Taken with a Panasonic DMC-LX5 P&S


----------



## Kerbouchard

Snakeguy101 said:


> We have probably all heard that adage by now but let's put it to the test. Post your best picture using a point and shoot camera or a cell phone camera. No due date, no competition, just show us what you can do with limited gear.
> 
> Here is mine taken with a cannon s90 (in a waterproof case obviously):


There is no test.  There is a reason why professionals use top quality equipment.  Half of the examples in this thread missed focus or are blurry.  The other half were taken in broad day light.  Sure, in broad day light, there isn't much difference between a capable camera and a point and shoot.  In most other conditions, the differences are night and day.

I'm not sure what point you are trying to prove, but Posts 2, 9, 11, and 17 are the only ones I would consider decent, and they were shot under ideal conditions.


----------



## Snakeguy101

Kerbouchard said:


> There is no test.  There is a reason why professionals use top quality equipment.  Half of the examples in this thread missed focus or are blurry.  The other half were taken in broad day light.  Sure, in broad day light, there isn't much difference between a capable camera and a point and shoot.  In most other conditions, the differences are night and day.
> 
> I'm not sure what point you are trying to prove, but Posts 2, 9, 11, and 17 are the only ones I would consider decent, and they were shot under ideal conditions.

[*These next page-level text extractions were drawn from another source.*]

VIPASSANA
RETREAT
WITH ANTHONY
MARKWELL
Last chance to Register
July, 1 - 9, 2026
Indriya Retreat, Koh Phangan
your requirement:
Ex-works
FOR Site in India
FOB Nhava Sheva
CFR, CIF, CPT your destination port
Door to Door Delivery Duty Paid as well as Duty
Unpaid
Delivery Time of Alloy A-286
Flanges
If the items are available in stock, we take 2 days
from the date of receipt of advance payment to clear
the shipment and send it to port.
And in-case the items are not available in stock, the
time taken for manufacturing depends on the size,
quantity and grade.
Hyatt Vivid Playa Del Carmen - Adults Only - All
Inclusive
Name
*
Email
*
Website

I think you are missing the point of this thread. It is not about who has a bigger lens or who has a more expensive camera. A normal point and shoot camera is far more advanced that what Ansel Adams was working with. My point is that they should not be disregarded and looked down on because in capable hands, even a P&S can produce excellent images. This is just a fun thread, no need to get over critical about it. 

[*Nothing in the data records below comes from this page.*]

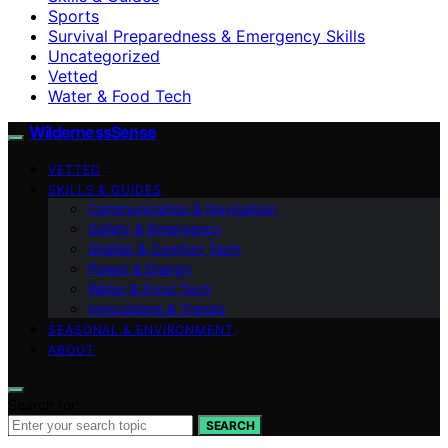
Sports
Survival Preparedness & Emergency Skills
Uncategorized
Vetted
Water & Food Tech
WildernessSense
VETTED
SKILLS & GUIDES
Communication & Navigation
Safety & Emergency
Shelter & Comfort Tech
Power & Energy
Water & Food Tech
Innovations & Trends
SEASONAL & ENVIRONMENT
ABOUT
Search for:
SEARCH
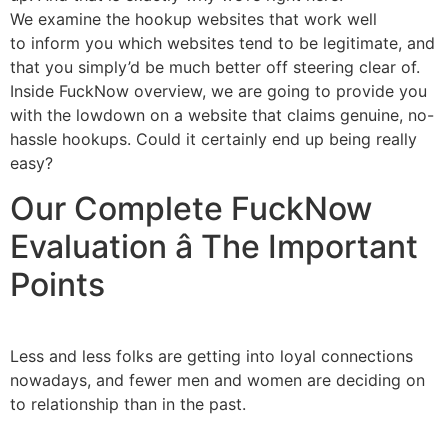
We examine the hookup websites that work well
to inform you which websites tend to be legitimate, and
that you simply’d be much better off steering clear of.
Inside FuckNow overview, we are going to provide you
with the lowdown on a website that claims genuine, no-
hassle hookups. Could it certainly end up being really
easy?
Our Complete FuckNow
Evaluation â The Important
Points
Less and less folks are getting into loyal connections
nowadays, and fewer men and women are deciding on
to relationship than in the past.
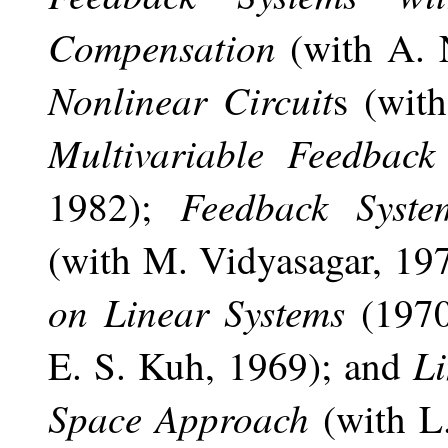
Compensation
(with A.
Nonlinear Circuit
s (wit
Multivariable Feedback
Feedback Syste
1982);
(with M. Vidyasagar, 19
on Linear Systems
(1970
Li
E. S. Kuh, 1969); and
Space Approach
(with L.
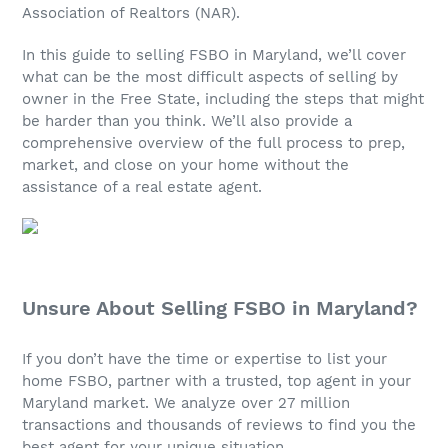
Association of Realtors (NAR).
In this guide to selling FSBO in Maryland, we’ll cover
what can be the most difficult aspects of selling by
owner in the Free State, including the steps that might
be harder than you think. We’ll also provide a
comprehensive overview of the full process to prep,
market, and close on your home without the
assistance of a real estate agent.
Unsure About Selling FSBO in Maryland?
If you don’t have the time or expertise to list your
home FSBO, partner with a trusted, top agent in your
Maryland market. We analyze over 27 million
transactions and thousands of reviews to find you the
best agent for your unique situation.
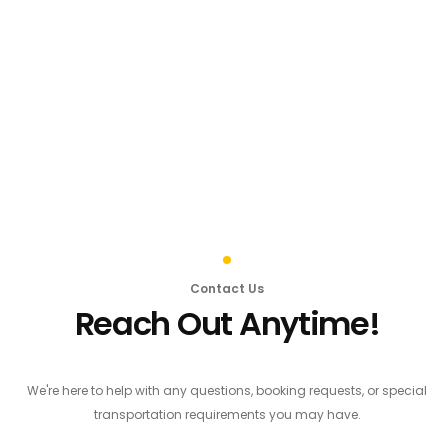
Contact Us
Reach Out Anytime!
We're here to help with any questions, booking requests, or special
transportation requirements you may have.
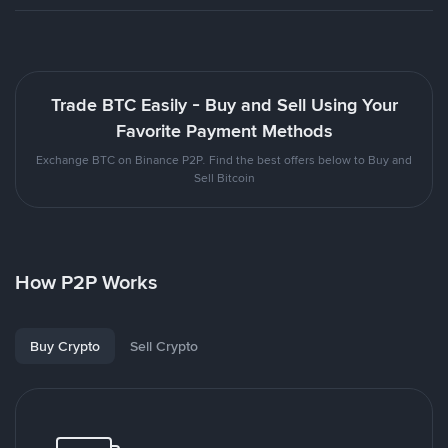
Trade BTC Easily - Buy and Sell Using Your
Favorite Payment Methods
Exchange BTC on Binance P2P. Find the best offers below to Buy and
Sell Bitcoin
How P2P Works
Buy Crypto
Sell Crypto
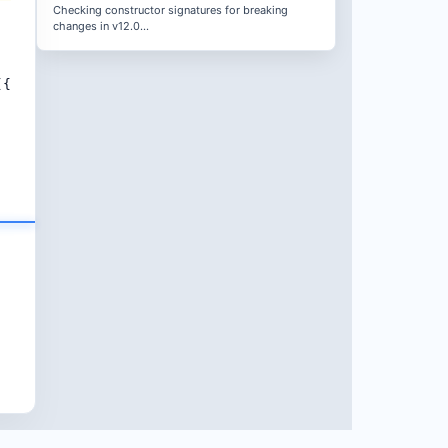
Checking constructor signatures for breaking
changes in v12.0...
({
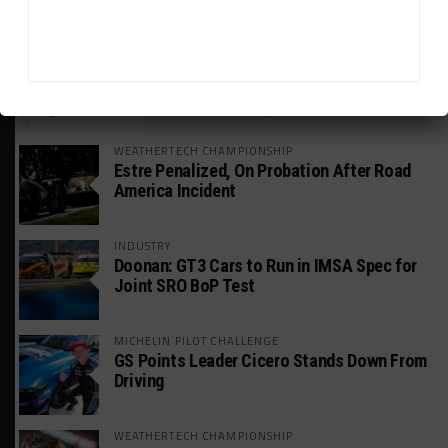
HEADLINES
TRENDING
MEDIA
WEATHERTECH CHAMPIONSHIP
Estre Penalized, On Probation After Road
America Incident
INDUSTRY
Doonan: GT3 Cars to Run in IMSA Spec for
Joint SRO BoP Test
MICHELIN PILOT CHALLENGE
GS Points Leader Cicero Stands Down From
Driving
WEATHERTECH CHAMPIONSHIP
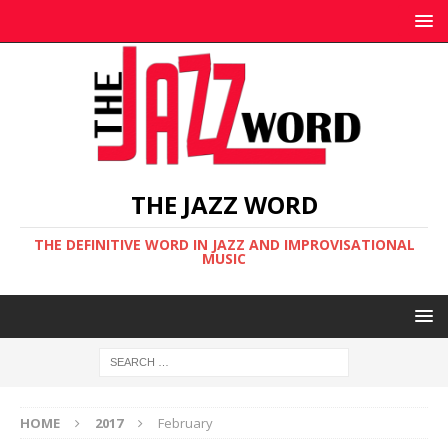
THE JAZZ WORD
THE DEFINITIVE WORD IN JAZZ AND IMPROVISATIONAL
MUSIC
HOME
2017
February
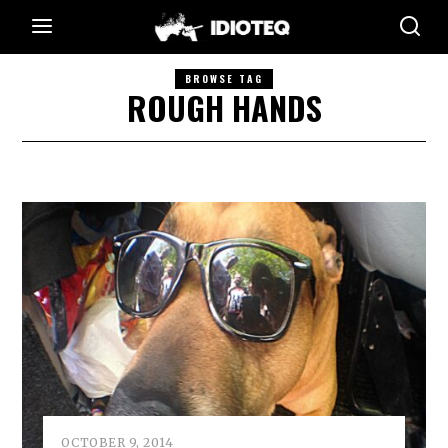
BROWSE TAG
ROUGH HANDS
OCTOBER 9, 2014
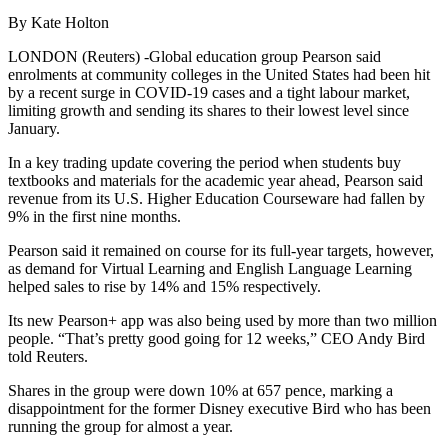
By Kate Holton
LONDON (Reuters) -Global education group Pearson said
enrolments at community colleges in the United States had been hit
by a recent surge in COVID-19 cases and a tight labour market,
limiting growth and sending its shares to their lowest level since
January.
In a key trading update covering the period when students buy
textbooks and materials for the academic year ahead, Pearson said
revenue from its U.S. Higher Education Courseware had fallen by
9% in the first nine months.
Pearson said it remained on course for its full-year targets, however,
as demand for Virtual Learning and English Language Learning
helped sales to rise by 14% and 15% respectively.
Its new Pearson+ app was also being used by more than two million
people. “That’s pretty good going for 12 weeks,” CEO Andy Bird
told Reuters.
Shares in the group were down 10% at 657 pence, marking a
disappointment for the former Disney executive Bird who has been
running the group for almost a year.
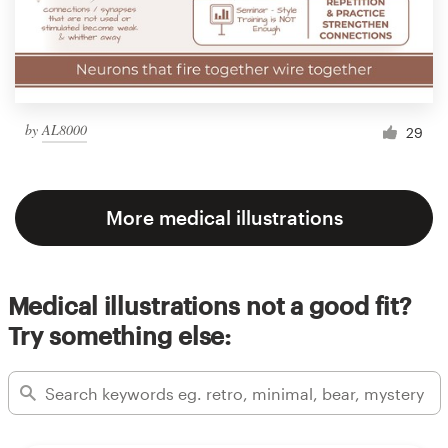
by
AL8000
29
More medical illustrations
Medical illustrations not a good fit?
Try something else:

Here are some more taken with my canon s90- some of which were taken in "less than ideal conditions" and non of which have been edited (except for crops).


----------



## mooimeisie

I agree with Snakeguy.  I don't think it's about the equipment, to me it's all about the eye of the person pressing the button on the camera.  Just because you can afford the best "professional" equipment, doesn't make you a professional photographer. 

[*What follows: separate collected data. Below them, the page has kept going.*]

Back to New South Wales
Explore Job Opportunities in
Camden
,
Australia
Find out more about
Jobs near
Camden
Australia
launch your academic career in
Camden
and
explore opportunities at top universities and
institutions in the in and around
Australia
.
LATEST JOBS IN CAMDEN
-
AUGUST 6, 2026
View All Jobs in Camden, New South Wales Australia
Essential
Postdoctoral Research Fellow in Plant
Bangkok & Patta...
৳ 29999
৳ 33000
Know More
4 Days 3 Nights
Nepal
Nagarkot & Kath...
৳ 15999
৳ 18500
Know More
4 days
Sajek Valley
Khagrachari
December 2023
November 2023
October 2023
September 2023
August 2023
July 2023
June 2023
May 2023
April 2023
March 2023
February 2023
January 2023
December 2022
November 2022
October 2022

I found this quote on Flickr 
*"A photographer is the one who knows where to stand, where to look, what to see, how to use the camera to capture that very moment of life for the generations to come."
~ The Visions of Kai 

*


----------



## Kerbouchard

Snakeguy101 said:


> Kerbouchard said:
> 
> 
> 
> There is no test.  There is a reason why professionals use top quality equipment.  Half of the examples in this thread missed focus or are blurry.  The other half were taken in broad day light.  Sure, in broad day light, there isn't much difference between a capable camera and a point and shoot.  In most other conditions, the differences are night and day.
> 
> I'm not sure what point you are trying to prove, but Posts 2, 9, 11, and 17 are the only ones I would consider decent, and they were shot under ideal conditions.
> 
> 
> 
> 
> I think you are missing the point of this thread. It is not about who has a bigger lens or who has a more expensive camera. A normal point and shoot camera is far more advanced that what Ansel Adams was working with. My point is that they should not be disregarded and looked down on because in capable hands, even a P&S can produce excellent images. This is just a fun thread, no need to get over critical about it.
> 
> Here are some more taken with my canon s90- some of which were taken in "less than ideal conditions" and non of which have been edited (except for crops).
Click to expand...


I won't critique the photos since you didn't ask for it.

In any case, Ansel Adams also returned to the same spot just about every day for a year to capture the shots that he did.  He then spent considerable time in the darkroom editing them.  I spent a long time trying to get the shots that I wanted out of a P&S.  Too long.  I spent too much time trying to get the results I wanted with a DSLR and a fast prime.

It wasn't until I combined flexible gear with a control of lighting that I began to see results that I could be proud of.  Yes, great shots can be made with minimal gear, but there is a reason that advanced gear exists.  Consistency.  I consistently take photos that I am proud of in all kinds of conditions.  I could not do the same with a P&S.  

I don't mean to be critical to your 'just for fun' thread, but you opened a discussion implying that 'limited gear' could produce equal results with the proper photographer.  You shouldn't be offended when somebody disagrees with that assertion.  Yes, in controlled or ideal circumstances, just about anybody could take a great photo.  Honestly, photography isn't that hard.  You set three variables, push a button, and do a bit of editing.  Nothing too complicated especially since most of the variables are predetermined.  ISO depends on the available light and the camera's abilities.  Shutter speed is usually the fastest available depending on the aperture.  Heck, most settings in any situation not outdoors in broad day light or with studio lights are completely dependent upon the limitations of the gear a photographer is using.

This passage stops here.